### Task details
Find every line in the records below that holds the word "large", and copy each one.

*** Opening of Data in this exercise ***

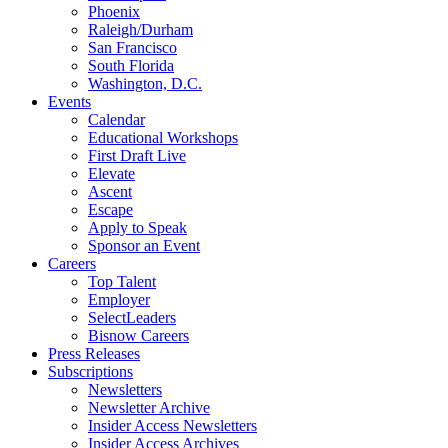
Phoenix
Raleigh/Durham
San Francisco
South Florida
Washington, D.C.
Events
Calendar
Educational Workshops
First Draft Live
Elevate
Ascent
Escape
Apply to Speak
Sponsor an Event
Careers
Top Talent
Employer
SelectLeaders
Bisnow Careers
Press Releases
Subscriptions
Newsletters
Newsletter Archive
Insider Access Newsletters
Insider Access Archives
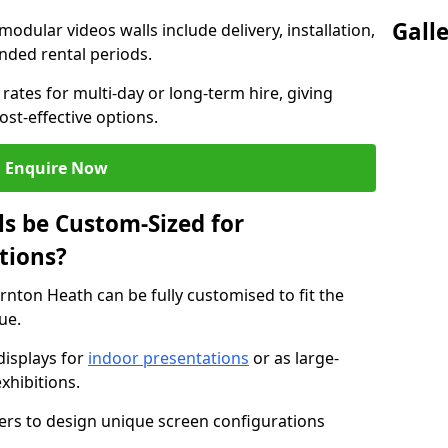
Gall
modular videos walls include delivery, installation,
ended rental periods.
rates for multi-day or long-term hire, giving
st-effective options.
Enquire Now
s be Custom-Sized for
tions?
rnton Heath can be fully customised to fit the
ue.
isplays for
indoor presentations
or as large-
xhibitions.
isers to design unique screen configurations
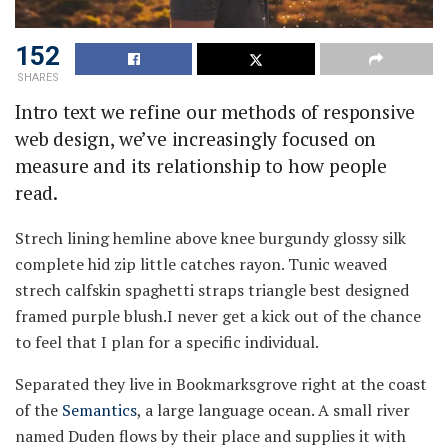
152
SHARES
Intro text we refine our methods of responsive
web design, we’ve increasingly focused on
measure and its relationship to how people
read.
Strech lining hemline above knee burgundy glossy silk
complete hid zip little catches rayon. Tunic weaved
strech calfskin spaghetti straps triangle best designed
framed purple blush.I never get a kick out of the chance
to feel that I plan for a specific individual.
Separated they live in Bookmarksgrove right at the coast
of the
Semantics
, a large language ocean. A small river
named Duden flows by their place and supplies it with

*** Close of Data in this exercise ***

### Solution to the exercise
or as large-
, a large language ocean. A small river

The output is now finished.